ACTION ITEM - Every entry is to be restated exactly; pictures are not part of the copy.

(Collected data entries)
· · · ·

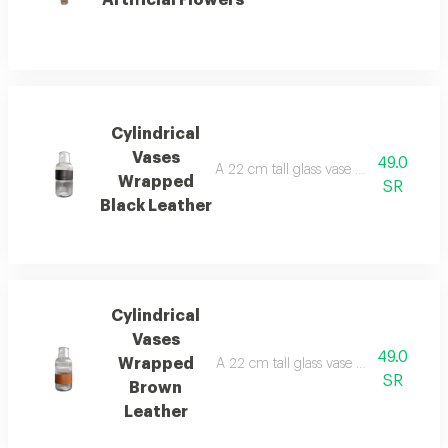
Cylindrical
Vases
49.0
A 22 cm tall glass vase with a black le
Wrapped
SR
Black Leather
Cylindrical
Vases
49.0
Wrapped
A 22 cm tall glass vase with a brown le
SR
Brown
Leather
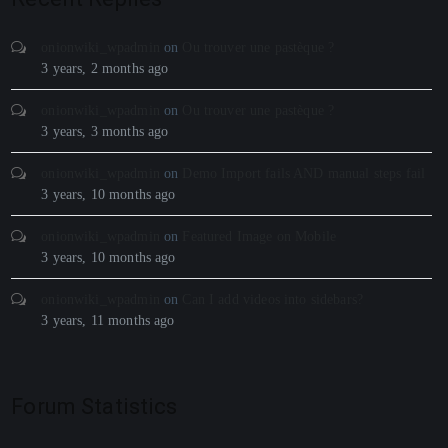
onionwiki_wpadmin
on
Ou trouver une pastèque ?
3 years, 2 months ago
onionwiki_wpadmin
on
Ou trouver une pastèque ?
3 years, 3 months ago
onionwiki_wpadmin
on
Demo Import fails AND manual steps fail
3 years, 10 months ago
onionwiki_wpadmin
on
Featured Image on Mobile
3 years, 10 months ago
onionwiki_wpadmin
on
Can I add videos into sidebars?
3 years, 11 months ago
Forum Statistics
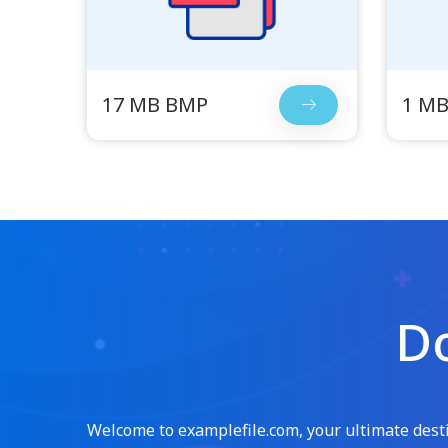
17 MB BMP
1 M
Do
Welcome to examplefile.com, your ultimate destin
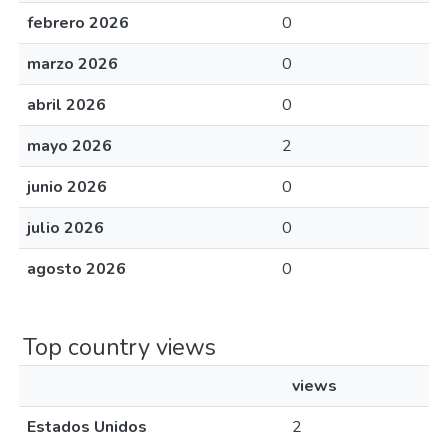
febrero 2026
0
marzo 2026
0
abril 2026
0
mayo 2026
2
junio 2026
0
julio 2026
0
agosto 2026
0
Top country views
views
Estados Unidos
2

· · · ·

FINAL ANSWER -
Cylindrical
Vases
49.0
A 22 cm tall glass vase with a black le
Wrapped
SR
Black Leather
Cylindrical
Vases
49.0
Wrapped
A 22 cm tall glass vase with a brown le
SR
Brown
Leather
onionwiki_wpadmin
on
Ou trouver une pastèque ?
3 years, 2 months ago
onionwiki_wpadmin
on
Ou trouver une pastèque ?
3 years, 3 months ago
onionwiki_wpadmin
on
Demo Import fails AND manual steps fail
3 years, 10 months ago
onionwiki_wpadmin
on
Featured Image on Mobile
3 years, 10 months ago
onionwiki_wpadmin
on
Can I add videos into sidebars?
3 years, 11 months ago
Forum Statistics
17 MB BMP
1 M
Do
Welcome to examplefile.com, your ultimate destin
febrero 2026
0
marzo 2026
0
abril 2026
0
mayo 2026
2
junio 2026
0
julio 2026
0
agosto 2026
0
Top country views
views
Estados Unidos
2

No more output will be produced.